Density functional theory (DFT) calculations

All structural optimizations were performed using density functional theory (DFT) as implemented in the Vienna Ab initio Simulation Package (VASP)42. The electron–ion interactions were described by the projector-augmented wave (PAW)43 method, and the exchange-correlation functional was approximated using the generalized gradient approximation with the Perdew–Burke–Ernzerhof functional for solids (GGA-PBEsol)44. A plane-wave cutoff energy of 520 eV was employed for all calculations to ensure the convergence of the total energy. The Brillouin zone was sampled using a Monkhorst–Pack k-point grid with a spacing of 0.04 Å−1. For materials with different space groups, the k-point densities were scaled appropriately according to the reciprocal lattice sizes to maintain consistency across various unit cells.
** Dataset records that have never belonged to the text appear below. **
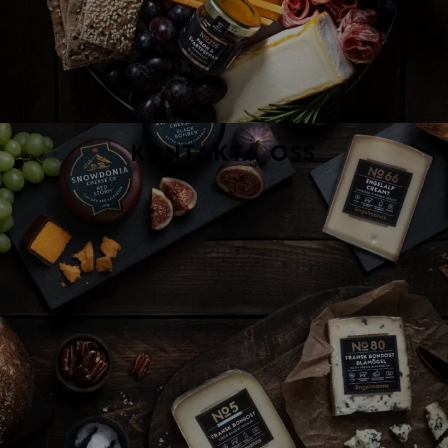
Kontakta oss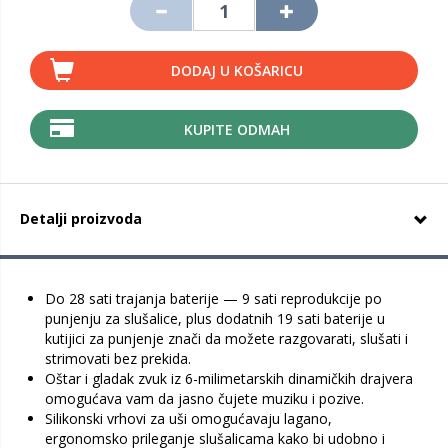
DODAJ U KOŠARICU
KUPITE ODMAH
Detalji proizvoda
Do 28 sati trajanja baterije — 9 sati reprodukcije po
punjenju za slušalice, plus dodatnih 19 sati baterije u
kutijici za punjenje znači da možete razgovarati, slušati i
strimovati bez prekida.
Oštar i gladak zvuk iz 6-milimetarskih dinamičkih drajvera
omogućava vam da jasno čujete muziku i pozive.
Silikonski vrhovi za uši omogućavaju lagano,
ergonomsko prileganje slušalicama kako bi udobno i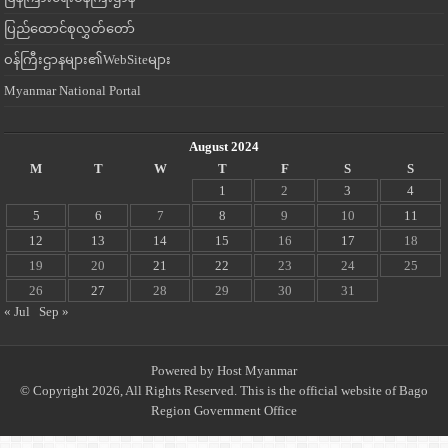
ပြည်ထောင်စုလွှတ်တော်
ဝန်ကြီးဌာနများ၏WebSiteများ
Myanmar National Portal
August 2024
M
T
W
T
F
S
S
1
2
3
4
5
6
7
8
9
10
11
12
13
14
15
16
17
18
19
20
21
22
23
24
25
26
27
28
29
30
31
« Jul
Sep »
Powered by
Host Myanmar
© Copyright 2026, All Rights Reserved. This is the official website of Bago
Region Government Office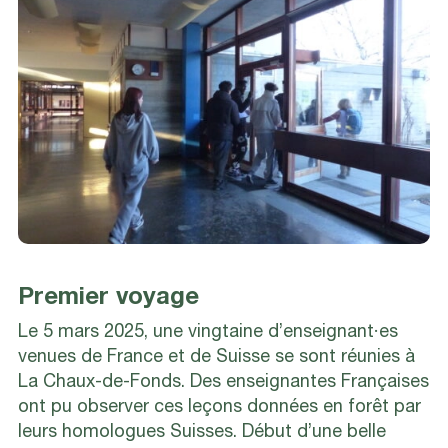
Premier voyage
Le 5 mars 2025, une vingtaine d’enseignant·es
venues de France et de Suisse se sont réunies à
La Chaux-de-Fonds. Des enseignantes Françaises
ont pu observer ces leçons données en forêt par
leurs homologues Suisses. Début d’une belle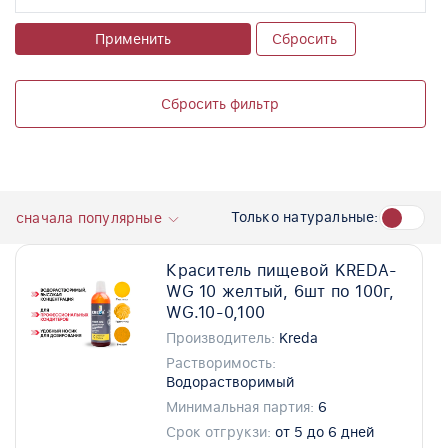
Применить
Сбросить
Сбросить фильтр
Только натуральные:
сначала популярные
Краситель пищевой KREDA-
WG 10 желтый, 6шт по 100г,
WG.10-0,100
Производитель:
Kreda
Растворимость:
Водорастворимый
Минимальная партия:
6
Срок отгрукзи:
от 5 до 6 дней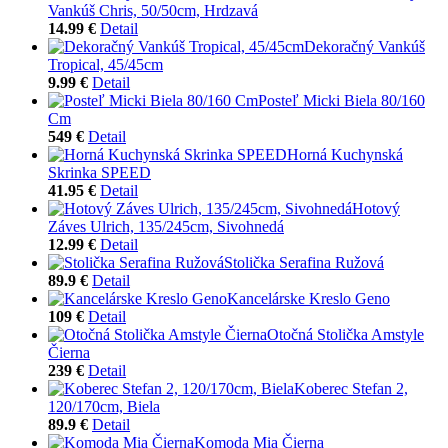
Vankúš Chris, 50/50cm, Hrdzavá
14.99 €
Detail
Dekoračný Vankúš
Tropical, 45/45cm
9.99 €
Detail
Posteľ Micki Biela 80/160
Cm
549 €
Detail
Horná Kuchynská
Skrinka SPEED
41.95 €
Detail
Hotový
Záves Ulrich, 135/245cm, Sivohnedá
12.99 €
Detail
Stolička Serafina Ružová
89.9 €
Detail
Kancelárske Kreslo Geno
109 €
Detail
Otočná Stolička Amstyle
Čierna
239 €
Detail
Koberec Stefan 2,
120/170cm, Biela
89.9 €
Detail
Komoda Mia Čierna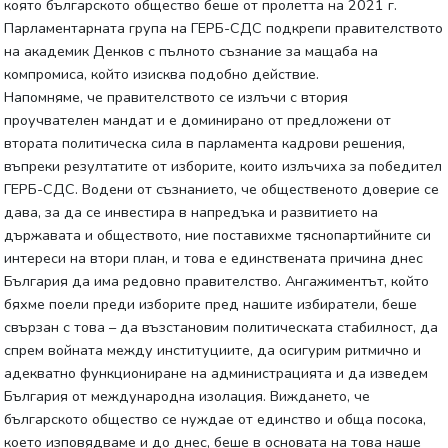
която българското общество беше от пролетта на 2021 г.
Парламентарната група на ГЕРБ-СДС подкрепи правителството
на академик Денков с пълното съзнание за мащаба на
компромиса, който изисква подобно действие.
Напомняме, че правителството се излъчи с втория
проучвателен мандат и е доминирано от предложени от
втората политическа сила в парламента кадрови решения,
въпреки резултатите от изборите, които излъчиха за победител
ГЕРБ-СДС. Водени от съзнанието, че общественото доверие се
дава, за да се инвестира в напредъка и развитието на
държавата и обществото, ние поставихме тяснопартийните си
интереси на втори план, и това е единствената причина днес
България да има редовно правителство. Ангажиментът, който
бяхме поели преди изборите пред нашите избиратели, беше
свързан с това – да възстановим политическата стабилност, да
спрем войната между институциите, да осигурим ритмично и
адекватно функциониране на администрацията и да изведем
България от международна изолация. Виждането, че
българското общество се нуждае от единство и обща посока,
което изповядваме и до днес, беше в основата на това наше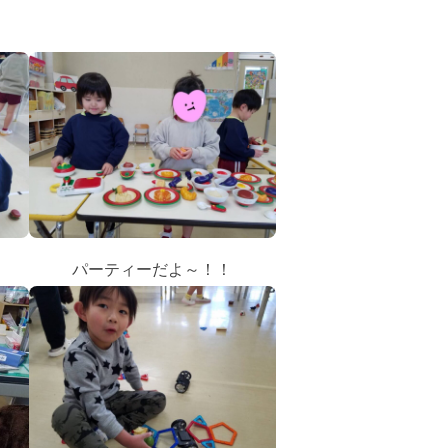
パーティーだよ～！！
The energy convergence criterion for electronic self-consistency was set to 10−8 eV, while the force threshold for ionic relaxation was set to 0.02 eV/Å. To enhance convergence near the Fermi level, Gaussian smearing with a width of 0.05 eV was applied. Spin-polarized calculations were conducted to account for magnetic effects. For ionic relaxations, the conjugate gradient algorithm was utilized, and both atomic positions and cell shapes were optimized to achieve fully relaxed structures.
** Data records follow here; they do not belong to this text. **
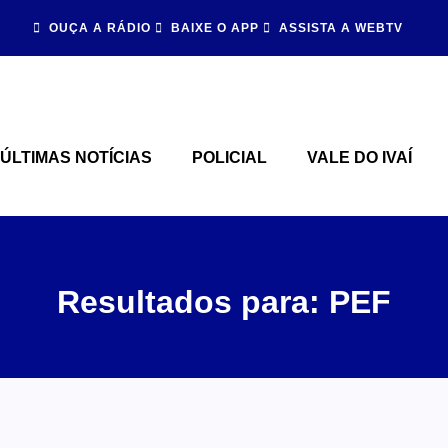
OUÇA A RÁDIO
BAIXE O APP
ASSISTA A WEBTV
ÚLTIMAS NOTÍCIAS
POLICIAL
VALE DO IVAÍ
Resultados para: PEF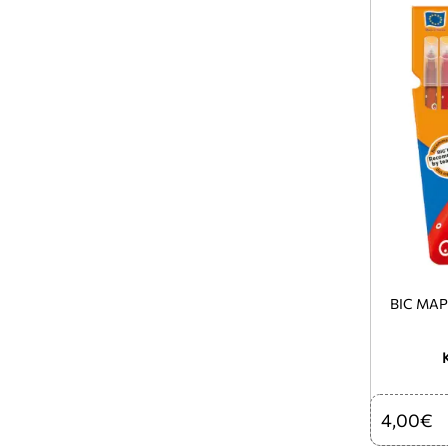
BIC ΜΑΡ
4,00€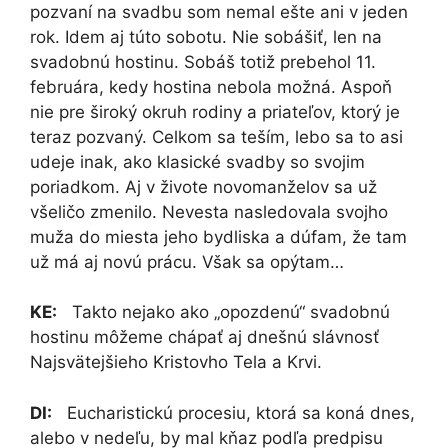
pozvaní na svadbu som nemal ešte ani v jeden
rok. Idem aj túto sobotu. Nie sobášiť, len na
svadobnú hostinu. Sobáš totiž prebehol 11.
februára, kedy hostina nebola možná. Aspoň
nie pre široký okruh rodiny a priateľov, ktorý je
teraz pozvaný. Celkom sa teším, lebo sa to asi
udeje inak, ako klasické svadby so svojim
poriadkom. Aj v živote novomanželov sa už
všeličo zmenilo. Nevesta nasledovala svojho
muža do miesta jeho bydliska a dúfam, že tam
už má aj novú prácu. Však sa opýtam…
KE:
Takto nejako ako „opozdenú“ svadobnú
hostinu môžeme chápať aj dnešnú slávnosť
Najsvätejšieho Kristovho Tela a Krvi.
DI:
Eucharistickú procesiu, ktorá sa koná dnes,
alebo v nedeľu, by mal kňaz podľa predpisu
Synthesis and characterization of \({\rm{Gd}}_{1.894-x}{\rm{La}}_{x}{\rm{Zr}}_{1.894}{\rm{O}}_{6.629}\) (\(x\) = 0, 0.02, 0.06, 0.1)

Synthesis of \({\rm{Gd}}_{1.894-x}{\rm{La}}_{x}{\rm{Zr}}_{1.894}{\rm{O}}_{6.629}\) (\(x\) = 0, 0.02, 0.06, 0.1)
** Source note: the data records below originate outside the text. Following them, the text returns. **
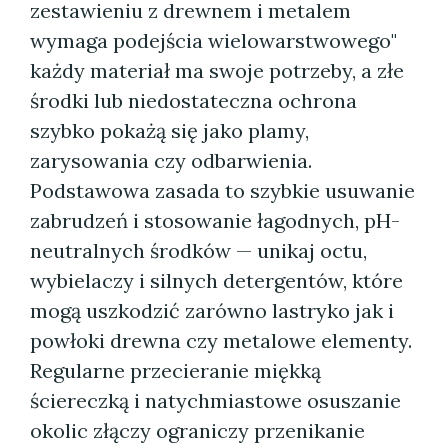
zestawieniu z drewnem i metalem
wymaga podejścia wielowarstwowego"
każdy materiał ma swoje potrzeby, a złe
środki lub niedostateczna ochrona
szybko pokażą się jako plamy,
zarysowania czy odbarwienia.
Podstawowa zasada to szybkie usuwanie
zabrudzeń i stosowanie łagodnych, pH-
neutralnych środków — unikaj octu,
wybielaczy i silnych detergentów, które
mogą uszkodzić zarówno lastryko jak i
powłoki drewna czy metalowe elementy.
Regularne przecieranie miękką
ściereczką i natychmiastowe osuszanie
okolic złączy ograniczy przenikanie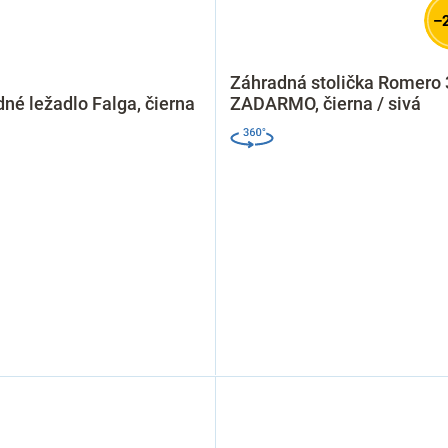
–
Záhradná stolička Romero 
né ležadlo Falga, čierna
ZADARMO, čierna / sivá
The pyrochlore‐type \({\rm{Gd}}_{1.894-x}{\rm{La}}_{x}{\rm{Zr}}_{1.894}{\rm{O}}_{6.629}\) materials were fabricated via the solid‐state reaction method. Initially, the powders of La2O3 (99.9%, Shanghai Aladdin Bio-Chem Technology Co., Ltd.), Gd2O3 (99.9%, Shanghai Aladdin Bio-Chem Technology Co., Ltd.) and ZrO2 (99.99%, Shanghai Aladdin Bio-Chem Technology Co., Ltd.) were stoichiometrically weighted. Next, the mixed reactive materials were ball‐milled for 48 h in the absolute ethanol and dried at 80 °C in an electric oven for 24 h. Then, the reactants were calcined at 1400 °C for 12 h to obtain the single‐phase \({\rm{Gd}}_{1.894-x}{\rm{La}}_{x}{\rm{Zr}}_{1.894}{\rm{O}}_{6.629}\) powders. Finally, bulk \({\rm{Gd}}_{1.894-x}{\rm{La}}_{x}{\rm{Zr}}_{1.894}{\rm{O}}_{6.629}\) samples were sintered at 1430 °C for 10 h.

Characterization

X‐ray diffractometer (XRD) measurements at a scan rate of 0.5°/step with Cu-\({K}_{\alpha }\) radiation (DX2700, China) was performed to determine the phase composition and Rietveld refinement of the synthesized samples. The microstructure morphologies and compositions of the samples were investigated by a high-angle annular dark-field scanning transmission electron microscope (HAADF-STEM, Thermo Scientific, Spectra 300) with an Energy-dispersive X-ray spectroscopy (EDS Thermo Scientific, Talos F200X G2). The solar reflectivity and the optical band gap were characterized by a UV–VIS–NIR spectrophotometer (Lambda 950, PerkinElmer, USA) in the range of 0.25–2.5 µm. The infrared reflectivity spectra were characterized by a Fourier-transform infrared spectrometer (FTIR, Nicolet 6700, USA) in the range of 2.5–16.7 µm.